1761-04-01, de Voltaire [François Marie Arouet] à Marie Élisabeth de Dompierre de Fontaine, marquise de Florian.

Puisque vous aimez la campagne, ma chère nièce, je vous envoie la petite épitre, adressée à votre sœur, sur l'agriculture.
Le droit de champart, et tous les droits seigneuriaux que vous avez ne sont pas si favorables à la poésie que la charrue et les moutons. Virgile a chanté les troupeaux et les abeilles, et n'a jamais parlé du droit de champart. Je vous ferai une épître pour vous confirmer dans le juste mépris que vous semblez avoir pour le tumulte et les inutilités de Paris, et dans votre heureux goût pour les douceurs de la retraite.

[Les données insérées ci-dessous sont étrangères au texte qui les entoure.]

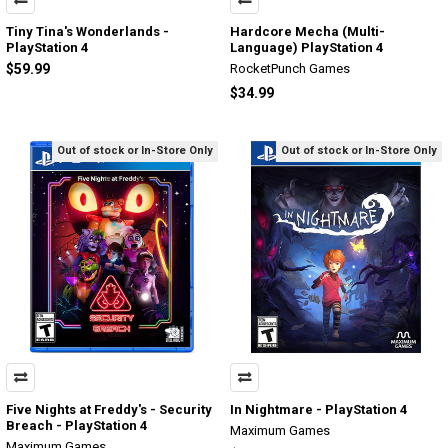
Tiny Tina's Wonderlands -
Hardcore Mecha (Multi-
PlayStation 4
Language) PlayStation 4
$59.99
RocketPunch Games
$34.99
Out of stock or In-Store Only
Out of stock or In-Store Only
Five Nights at Freddy's - Security
In Nightmare - PlayStation 4
Breach - PlayStation 4
Maximum Games
Maximum Games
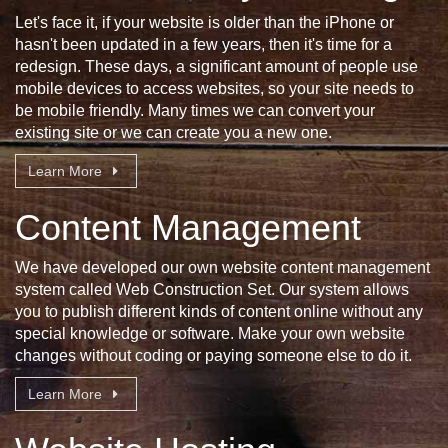
Let's face it, if your website is older than the iPhone or
hasn't been updated in a few years, then it's time for a
redesign. These days, a significant amount of people use
mobile devices to access websites, so your site needs to
be mobile friendly. Many times we can convert your
existing site or we can create you a new one.
Learn More
Content Management
We have developed our own website content management
system called Web Construction Set. Our system allows
you to publish different kinds of content online without any
special knowledge or software. Make your own website
changes without coding or paying someone else to do it.
Learn More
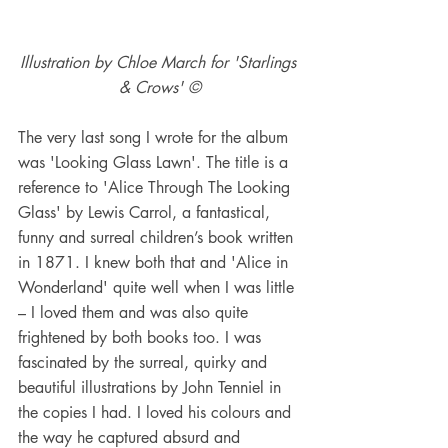
Illustration by Chloe March for 'Starlings 
& Crows' ©
The very last song I wrote for the album 
was 'Looking Glass Lawn'. The title is a 
reference to 'Alice Through The Looking 
Glass' by Lewis Carrol, a fantastical, 
funny and surreal children’s book written 
in 1871. I knew both that and 'Alice in 
Wonderland' quite well when I was little 
– I loved them and was also quite 
frightened by both books too. I was 
fascinated by the surreal, quirky and 
beautiful illustrations by John Tenniel in 
the copies I had. I loved his colours and 
the way he captured absurd and 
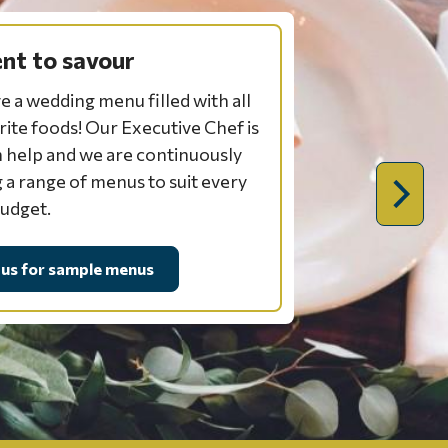
t to savour
e a wedding menu filled with all
rite foods! Our Executive Chef is
 help and we are continuously
 a range of menus to suit every
Next
budget.
slide:
planni
 us for sample menus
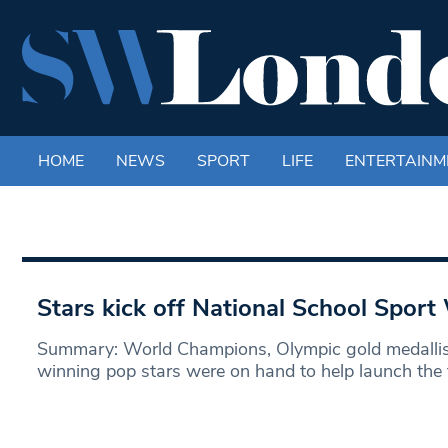
HOME
NEWS
SPORT
LIFE
ENTERTAINM
Stars kick off National School Spor
Summary: World Champions, Olympic gold medallis
winning pop stars were on hand to help launch the 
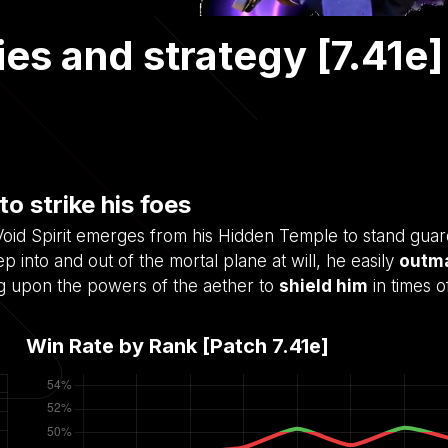
ities and strategy [7.41e]
to strike his foes
e Void Spirit emerges from his Hidden Temple to stand gua
p into and out of the mortal plane at will, he easily
outm
ng upon the powers of the aether to
shield him
in times o
Win Rate by Rank [Patch
7.41e
]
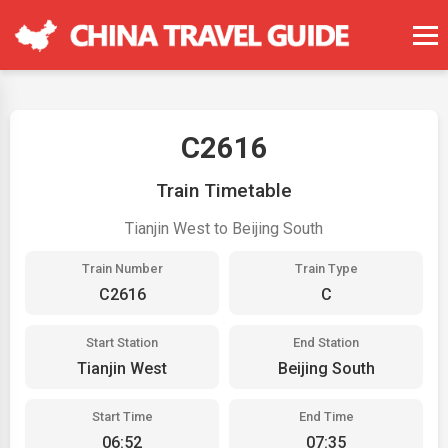
C2616
Train Timetable
Tianjin West to Beijing South
Train Number
Train Type
C2616
C
Start Station
End Station
Tianjin West
Beijing South
Start Time
End Time
06:52
07:35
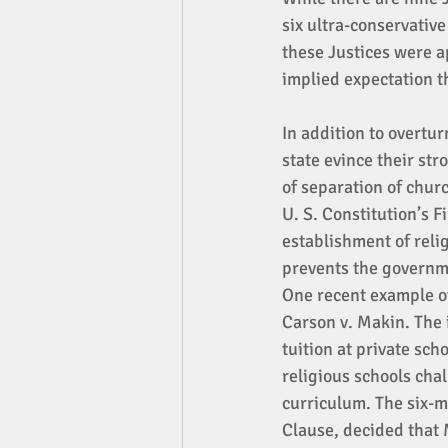
six ultra-conservativ
these Justices were a
implied expectation t
In addition to overtu
state evince their str
of separation of churc
U. S. Constitution’s 
establishment of relig
prevents the governmen
One recent example of
Carson v. Makin. The 
tuition at private sch
religious schools cha
curriculum. The six-m
Clause, decided that 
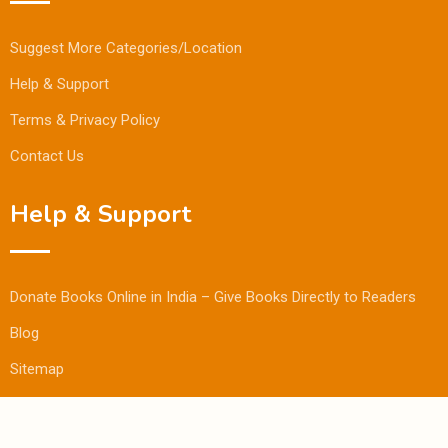
Suggest More Categories/Location
Help & Support
Terms & Privacy Policy
Contact Us
Help & Support
Donate Books Online in India – Give Books Directly to Readers
Blog
Sitemap
© Copyright Bookmandee 2024.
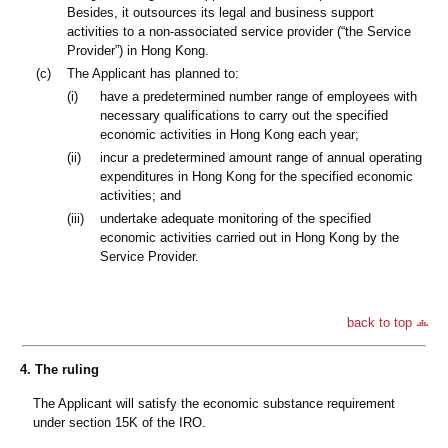
Besides, it outsources its legal and business support
activities to a non-associated service provider (“the Service
Provider”) in Hong Kong.
(c)
The Applicant has planned to:
(i)
have a predetermined number range of employees with
necessary qualifications to carry out the specified
economic activities in Hong Kong each year;
(ii)
incur a predetermined amount range of annual operating
expenditures in Hong Kong for the specified economic
activities; and
(iii)
undertake adequate monitoring of the specified
economic activities carried out in Hong Kong by the
Service Provider.
back to top
4. The ruling
The Applicant will satisfy the economic substance requirement
under section 15K of the IRO.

Il est vrai que Ferney est devenu un des séjours les plus riants de la terre. Je joins à l'agrément d'avoir un château d'une jolie structure, et celui d'avoir planté des jardins singuliers, le plaisir solide d'être utile au pays que j'ai choisi pour ma retraite. J'ai obtenu du conseil le dessèchement des marais qui infectaient la province, et qui y portaient la stérilité. J'ai fait défricher des bruyères immenses; en un mot j'ai mis en pratique toute la théorie de mon épître. Si vous ne venez pas voir cette terre qui doit vous appartenir un jour, je vous avertis que je viendrai bouleverser Ornoi, y planter, et y bâtir; car il faut que je me serve de la truelle ou de la plume.

Je joins à cette épître les lettres sur le roman de J. J. Elles sont fortes, mais il méritait pis. Ce valet de Diogène, qui s'est mis dans le tonneau de son maître pour aboyer contre notre nation, n'est digne d'aucun ménagement. On lui a fait même trop d'honneur de le tourner en ridicule. C'est un polisson orgueilleux, de qui d'ailleurs j'aurais à me plaindre personnellement si on pouvait s'abaisser jusqu'à se plaindre de lui. Figurez vous que du fond de son village d'où il outrage notre nation qui le nourrit, il fit une brigue à Genève pour empêcher les citoyens de jouer la comédie avec votre sœur, et qu'il m'écrivit à moi que je corrompais sa ville, que j'en altérais les mœurs pour prix de l'asile qu'elle m'a donné: comme si je me souciais d'adoucir la pédanterie des usuriers calvinistes de sa petite ville aussi ingrate que lui envers la France; comme si c'était un asile qu'une maison de campagne que j'ai achetée le triple de ce qu'elle vaut; comme si j'avais besoin d'un asile chez ses maîtres, moi qui ai une douzaine de ses maîtres pour vassaux.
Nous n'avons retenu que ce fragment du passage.